[Records excerpted from a collection]
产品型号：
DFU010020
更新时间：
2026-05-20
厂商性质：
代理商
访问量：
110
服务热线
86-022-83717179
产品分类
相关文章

* * *

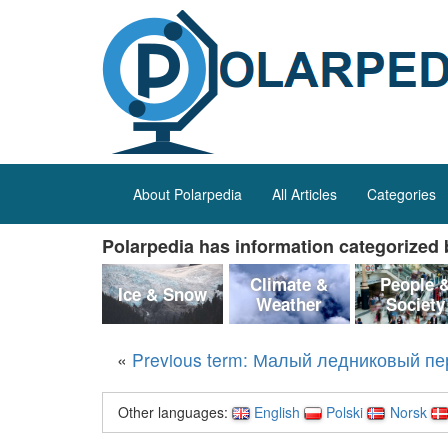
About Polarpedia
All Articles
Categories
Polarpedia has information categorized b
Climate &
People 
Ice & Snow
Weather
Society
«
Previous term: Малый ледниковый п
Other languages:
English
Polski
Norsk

→ Activity
Every line holding the word "Polarpedia" should be copied out of the records above.

→ Solution for this task
About Polarpedia
Polarpedia has information categorized b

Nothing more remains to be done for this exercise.